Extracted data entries

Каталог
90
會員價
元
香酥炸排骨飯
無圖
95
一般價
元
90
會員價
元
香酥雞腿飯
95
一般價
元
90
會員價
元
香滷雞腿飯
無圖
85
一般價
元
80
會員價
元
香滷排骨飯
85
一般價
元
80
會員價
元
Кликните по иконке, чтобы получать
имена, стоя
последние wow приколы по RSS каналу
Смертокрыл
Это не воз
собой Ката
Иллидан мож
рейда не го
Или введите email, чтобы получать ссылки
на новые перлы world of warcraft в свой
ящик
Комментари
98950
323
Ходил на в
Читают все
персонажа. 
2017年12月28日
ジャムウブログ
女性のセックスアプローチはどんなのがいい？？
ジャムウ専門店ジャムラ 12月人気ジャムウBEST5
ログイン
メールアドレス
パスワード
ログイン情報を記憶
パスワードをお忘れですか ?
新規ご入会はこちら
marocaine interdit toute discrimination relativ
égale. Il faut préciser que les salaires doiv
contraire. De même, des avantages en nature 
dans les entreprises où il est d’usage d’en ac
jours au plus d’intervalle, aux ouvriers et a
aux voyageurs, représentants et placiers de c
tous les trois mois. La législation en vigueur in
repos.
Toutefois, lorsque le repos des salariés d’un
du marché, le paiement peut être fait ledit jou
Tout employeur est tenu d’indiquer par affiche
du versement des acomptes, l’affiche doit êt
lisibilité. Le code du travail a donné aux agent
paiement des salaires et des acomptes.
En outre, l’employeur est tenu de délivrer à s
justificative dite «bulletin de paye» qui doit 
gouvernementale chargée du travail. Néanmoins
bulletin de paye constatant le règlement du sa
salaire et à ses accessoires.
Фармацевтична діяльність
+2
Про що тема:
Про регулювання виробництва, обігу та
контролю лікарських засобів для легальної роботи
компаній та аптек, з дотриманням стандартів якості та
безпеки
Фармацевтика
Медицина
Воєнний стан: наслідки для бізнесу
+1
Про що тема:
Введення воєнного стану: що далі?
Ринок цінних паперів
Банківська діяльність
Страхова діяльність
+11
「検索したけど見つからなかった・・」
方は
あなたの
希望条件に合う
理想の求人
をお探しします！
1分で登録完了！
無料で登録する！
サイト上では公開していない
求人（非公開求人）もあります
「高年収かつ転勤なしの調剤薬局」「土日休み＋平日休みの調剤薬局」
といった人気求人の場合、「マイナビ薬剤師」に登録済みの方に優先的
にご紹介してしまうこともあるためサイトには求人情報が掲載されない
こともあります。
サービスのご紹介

## GOAL OF THE EXERCISE
The reply should be a precise retyping of all the data.

## ANSWER TO THE PROBLEM
Каталог
90
會員價
元
香酥炸排骨飯
無圖
95
一般價
元
90
會員價
元
香酥雞腿飯
95
一般價
元
90
會員價
元
香滷雞腿飯
無圖
85
一般價
元
80
會員價
元
香滷排骨飯
85
一般價
元
80
會員價
元
Кликните по иконке, чтобы получать
имена, стоя
последние wow приколы по RSS каналу
Смертокрыл
Это не воз
собой Ката
Иллидан мож
рейда не го
Или введите email, чтобы получать ссылки
на новые перлы world of warcraft в свой
ящик
Комментари
98950
323
Ходил на в
Читают все
персонажа. 
2017年12月28日
ジャムウブログ
女性のセックスアプローチはどんなのがいい？？
ジャムウ専門店ジャムラ 12月人気ジャムウBEST5
ログイン
メールアドレス
パスワード
ログイン情報を記憶
パスワードをお忘れですか ?
新規ご入会はこちら
marocaine interdit toute discrimination relativ
égale. Il faut préciser que les salaires doiv
contraire. De même, des avantages en nature 
dans les entreprises où il est d’usage d’en ac
jours au plus d’intervalle, aux ouvriers et a
aux voyageurs, représentants et placiers de c
tous les trois mois. La législation en vigueur in
repos.
Toutefois, lorsque le repos des salariés d’un
du marché, le paiement peut être fait ledit jou
Tout employeur est tenu d’indiquer par affiche
du versement des acomptes, l’affiche doit êt
lisibilité. Le code du travail a donné aux agent
paiement des salaires et des acomptes.
En outre, l’employeur est tenu de délivrer à s
justificative dite «bulletin de paye» qui doit 
gouvernementale chargée du travail. Néanmoins
bulletin de paye constatant le règlement du sa
salaire et à ses accessoires.
Фармацевтична діяльність
+2
Про що тема:
Про регулювання виробництва, обігу та
контролю лікарських засобів для легальної роботи
компаній та аптек, з дотриманням стандартів якості та
безпеки
Фармацевтика
Медицина
Воєнний стан: наслідки для бізнесу
+1
Про що тема:
Введення воєнного стану: що далі?
Ринок цінних паперів
Банківська діяльність
Страхова діяльність
+11
「検索したけど見つからなかった・・」
方は
あなたの
希望条件に合う
理想の求人
をお探しします！
1分で登録完了！
無料で登録する！
サイト上では公開していない
求人（非公開求人）もあります
「高年収かつ転勤なしの調剤薬局」「土日休み＋平日休みの調剤薬局」
といった人気求人の場合、「マイナビ薬剤師」に登録済みの方に優先的
にご紹介してしまうこともあるためサイトには求人情報が掲載されない
こともあります。
サービスのご紹介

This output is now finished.